Portuguese population can’t afford dentists.jpg

Portuguese population can’t afford dentists

ONLY 50 per cent of the Portuguese population can afford dental treatment and there are only half-a-dozen health centres throughout the country offering subsidised dental treatment on the National Health Service.

In fact, the Portuguese are so bad at looking after their teeth, that qualified Portuguese dentists can’t find enough work and are leaving Portugal in droves to work in other EU countries.

According to the President of the Portuguese Dental Association (Bastonário da Ordem dos Médicos Dentistas), Orlando Monteiro da Silva, “around 50 per cent of the population hasn’t got the money to pay private dental fees”.

There are around 3,000 private clinics and dental surgeries in Portugal but the vast majority of the population doesn’t have the money to pay for a dental check-up which costs around 50 euros without any form of treatment.

The Portuguese Dental Association is calling on the health authorities to employ dentists at both health centres and hospitals or set up public-private partnership agreements with private clinics.

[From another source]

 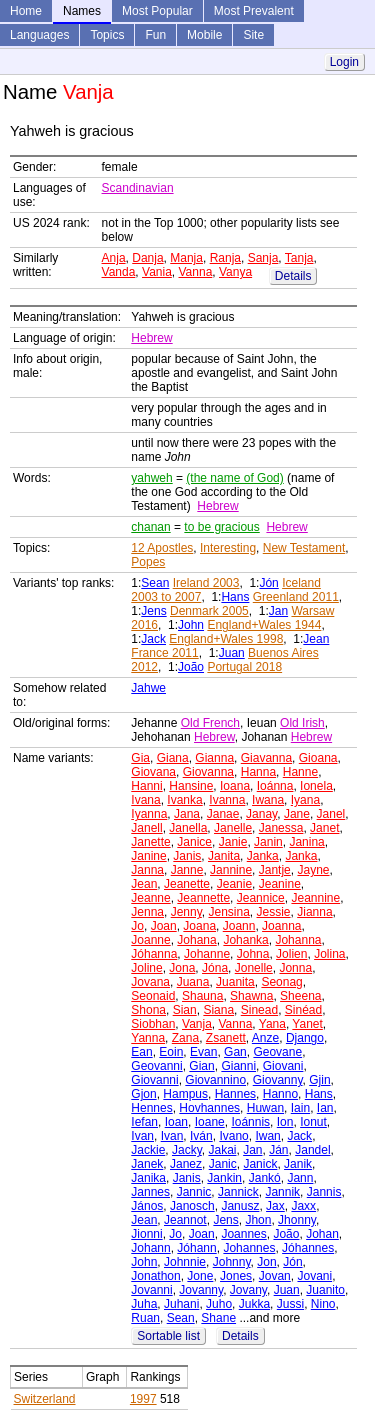 What do you see at coordinates (137, 926) in the screenshot?
I see `Jo` at bounding box center [137, 926].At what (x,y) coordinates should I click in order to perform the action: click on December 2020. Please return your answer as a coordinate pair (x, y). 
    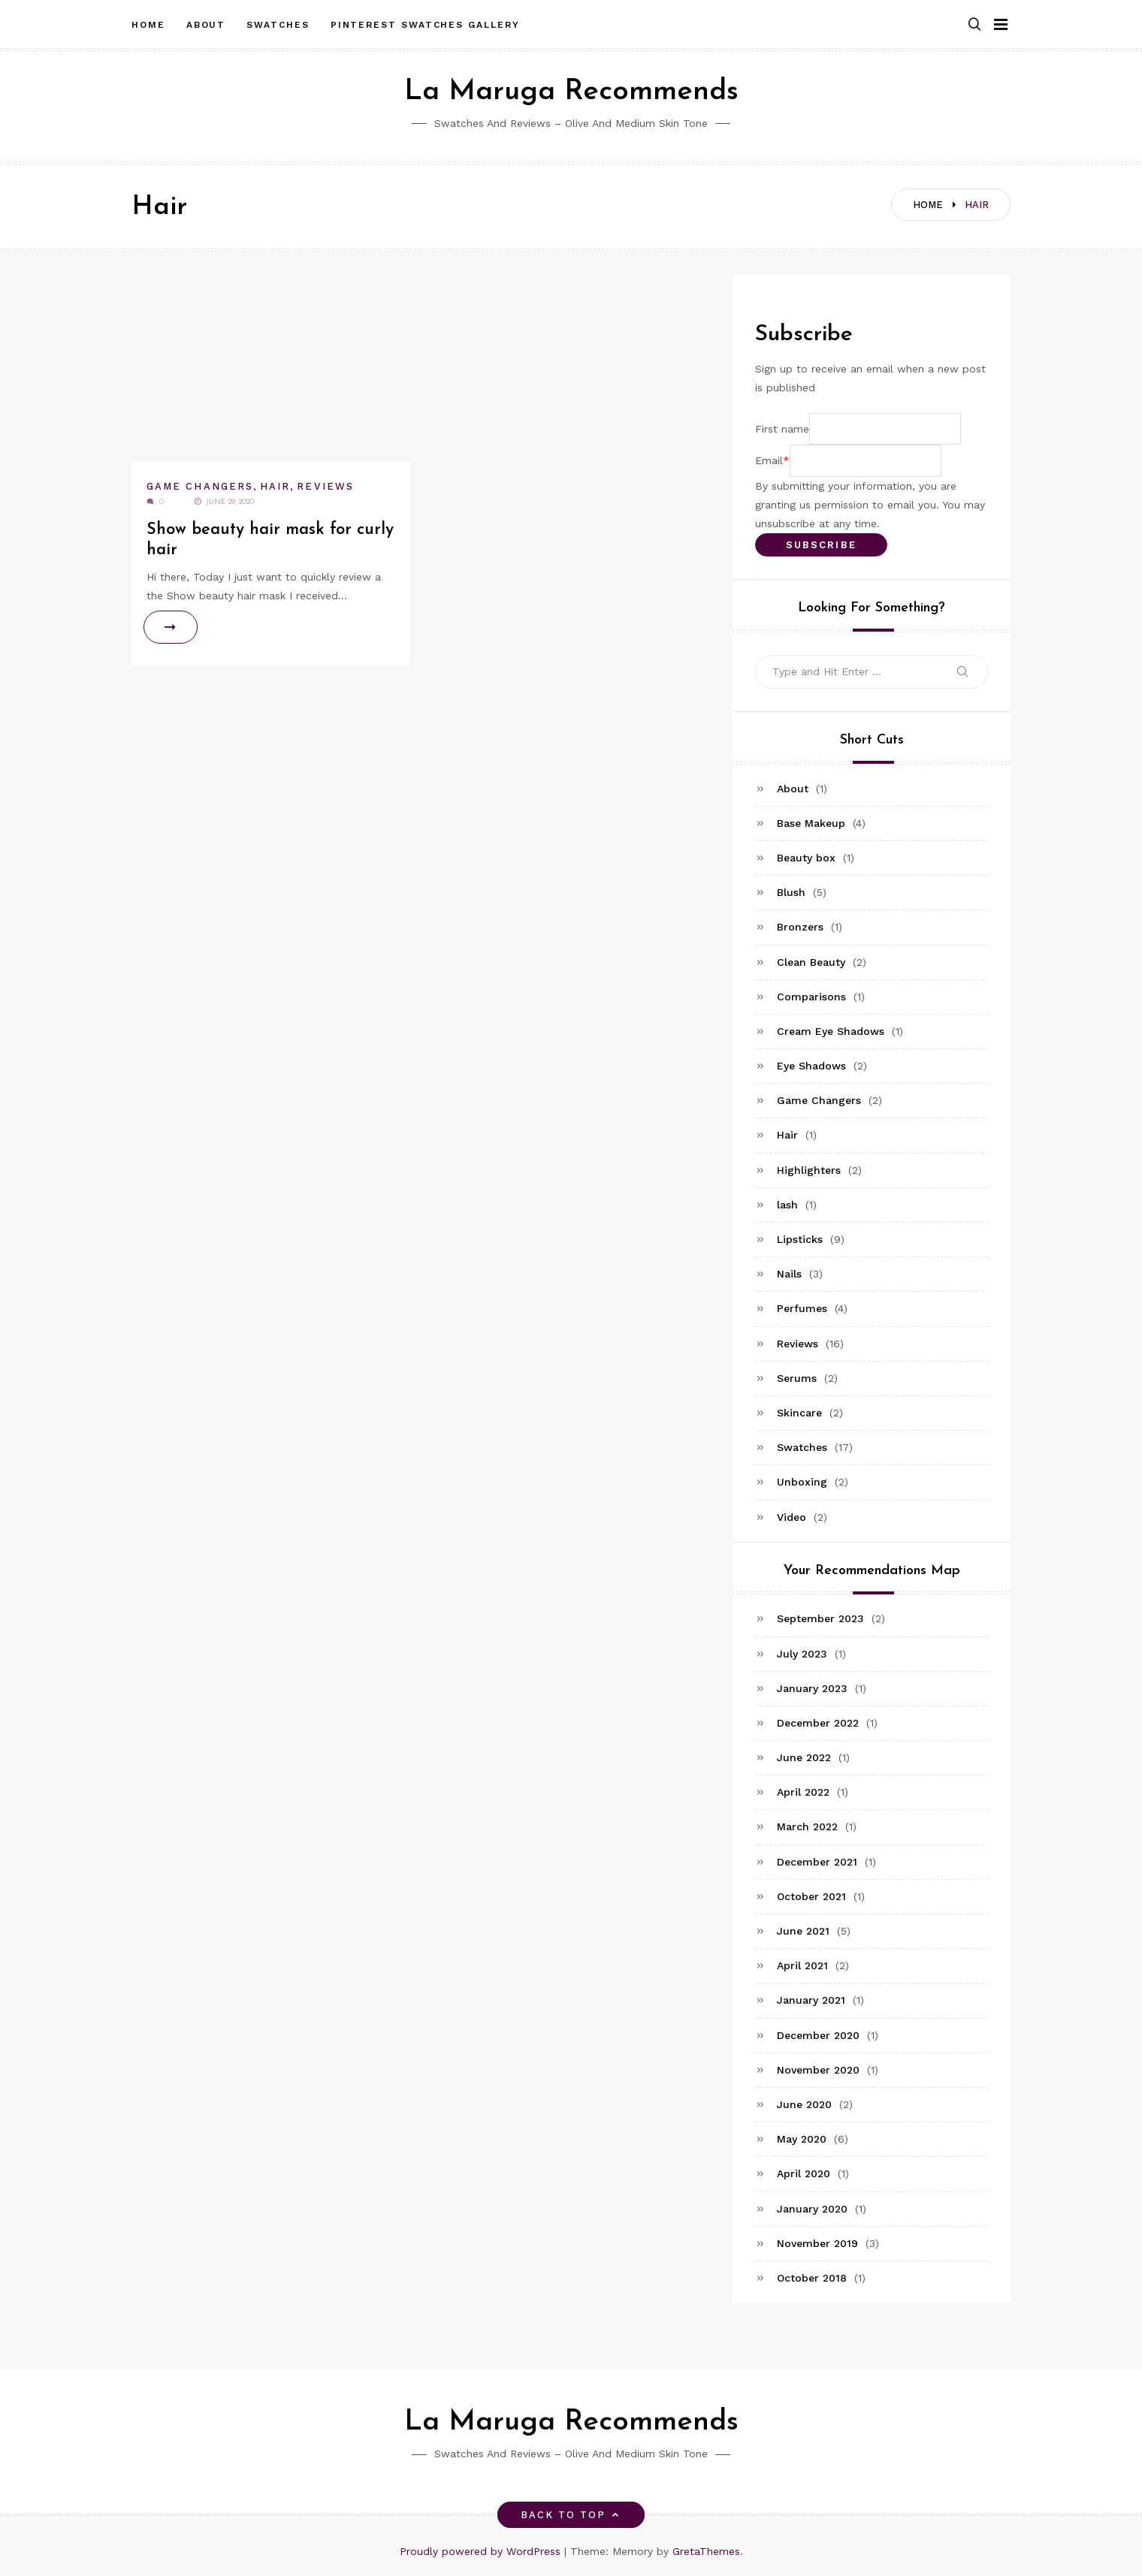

Orlando Monteiro da Silva cited the example of a study carried out by the University of Liverpool, in the UK, in which Portugal and the Portuguese generally had the poorest dental health in Europe and its implications for oral health in general.

“There are a whole range of illnesses, some of them serious, which affect people who either cannot afford adequate dental treatment or don’t follow good oral hygiene,” he warned. These include heart attacks, diabetes, general infections, thrush and cancer of the mouth. “No one is healthy if they haven’t got a healthy mouth,” Orlando Monteiro da Silva stressed. “It just doesn’t make sense to exclude dental health and hygiene from the Portuguese National Health Service.”

“We are exporting dentists to countries like England and Holland because dentists from those countries find it more lucrative to work in the private sector,” he said. In fact, both Poland and Portugal now supply the greatest number of qualified dentists to the health services in those countries where they can expect to earn between 30,000 and 46,000 pounds a year gross.

On February 8 this year, the President of the opposition PSD party, Marques Mendes, met with Monteiro da Silva to get his support for an increase in post graduate studies in dentistry as well as for an increase in dental treatment clinic services within the National Health Service (Serviço Nacional de Saúde).